The troubled Channel tunnel operator has seen first-half losses increase five-fold as its new management struggles to turn the business around.
Eurotunnel is weighed down by huge debts
In the six months through June, the company's net loss increased to 119m euros (£79m; $144m) from 22m euros in the same period a year earlier.
Chief executive Jean-Louis Raymond, who took over after a shareholder revolt in April, said the results would improve.
However, he warned that the firm's financial situation was "worrying".
Eurotunnel has debts of 6.4bn euros and is struggling to compete on price with the English Channel ferry operators.
Saying that first half's poor results were the fault of the previous board, Mr Raymond insisted that Eurotunnel had now "identified the conditions for recovery... and this should improve our operating situation from 2005."
But the company warned that there would be no recovery in the second half of this year, even though it planned to cut costs and update its business plan.

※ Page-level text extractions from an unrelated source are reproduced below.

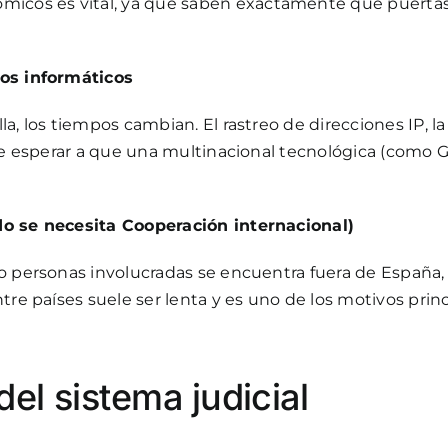
nómicos
es vital, ya que saben exactamente qué puertas 
tos informáticos
a, los tiempos cambian. El rastreo de direcciones IP, la
o de esperar a que una multinacional tecnológica (como
do se necesita Cooperación internacional)
 o personas involucradas se encuentra fuera de España,
tre países suele ser lenta y es uno de los motivos prin
del sistema judicial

Competition has increased for cross-Channel passengers and Eurotunnel saw the number of cars and coaches using its shuttle service fall by 14% over the past year.
Mr Raymond took over as chief executive of Eurotunnel after the company's 7 April annual general meeting in Paris, at which its shareholders voted to dismiss the previous board and elect six new directors.
The company's new board is planning to present proposals on restructuring Eurotunnel's debts in the autumn.